I risultati del rapporto sono stati presentati nel corso di un evento, svoltosi oggi, da Marisa Parmigiani, Fondazione Unipolis, Fausto Sacchelli, Fondazione Unipolis, Roberto Romeo, ANGLAT, Sara Fulco, Angolazioni Rotonde, Marco Monesi, Città Metropolitana di Bologna. “La pubblicazione Il paradosso della mobilità affronta il tema di un diritto che è tra quelli fondamentali per le persone con disabilità: la mobilità personale – afferma Roberto Romeo, Presidente ANGLAT -. L’articolo 20 della Convenzione delle Nazioni Unite sui diritti delle persone con disabilità, ratificata dall’Italia con la Legge n.18/2009, ne definisce i criteri e gli ambiti ai quali gli Stati Parte devono conformarsi. Le prospettive di reale bisogno di mobilità nei prossimi anni, in relazione anche alle dinamiche di invecchiamento della popolazione e dunque non solo in rapporto alle disabilità motorie, devono renderci consapevoli sulla necessità di realizzare a livello di Paese e con il concorso di tutti i player pubblici e privati, politiche che favoriscano gli investimenti per realizzare interventi strutturali che pongano al centro e trasversalmente agli interventi di settore, la mobilità e l’accessibilità per le persone con disabilità. Progetti che sarebbe auspicabile integrare tra quelli da presentare, a breve, all’Europa”.
“I dati che emergono dalla ricerca evidenziano che affrontare le problematiche della sostenibilità delle aree urbane è una componente fondamentale dell’intervento su un modello di sviluppo che si sta dimostrando non più percorribile – dichiara Marisa Parmigiani, Direttrice Fondazione Unipolis -. Una delle prime caratteristiche a rendere queste aree sostenibili è proprio il grado di accessibilità che le stesse sono in grado di offrire in primo luogo ai loro cittadini, ma altresì a tutti coloro che la città devono raggiungere.

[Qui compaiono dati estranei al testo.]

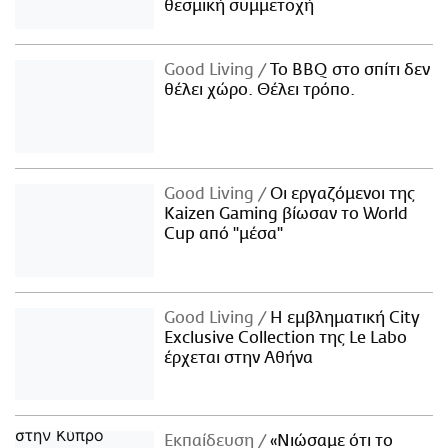
θεσμική συμμετοχή
Good Living
Το BBQ στο σπίτι δεν
θέλει χώρο. Θέλει τρόπο.
Good Living
Οι εργαζόμενοι της
Kaizen Gaming βίωσαν το World
Cup από "μέσα"
Good Living
Η εμβληματική City
Exclusive Collection της Le Labo
έρχεται στην Αθήνα
Εκπαίδευση
«Νιώσαμε ότι το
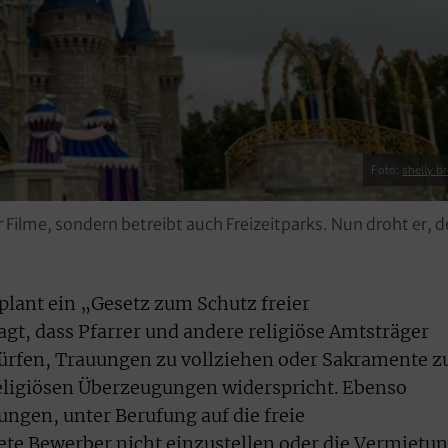
Foto:
shelly b
Filme, sondern betreibt auch Freizeitparks. Nun droht er, 
lant ein „Gesetz zum Schutz freier
gt, dass Pfarrer und andere religiöse Amtsträger
 dürfen, Trauungen zu vollziehen oder Sakramente z
religiösen Überzeugungen widerspricht. Ebenso
tungen, unter Berufung auf die freie
e Bewerber nicht einzustellen oder die Vermietu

Accessibilità per i più fragili significa migliore accessibilità per tutti in tutte le fasi della propria vita, con una generale e complessiva miglior qualità della vita, riduzione dei fattori di stress e di condizioni in cui risorse/competenze e talenti possono essere impiegati al meglio. Non essere accessibile per una città significa condannarsi a non valorizzare tutte le opportunità, significa quindi essere meno attrattiva e così competitiva”.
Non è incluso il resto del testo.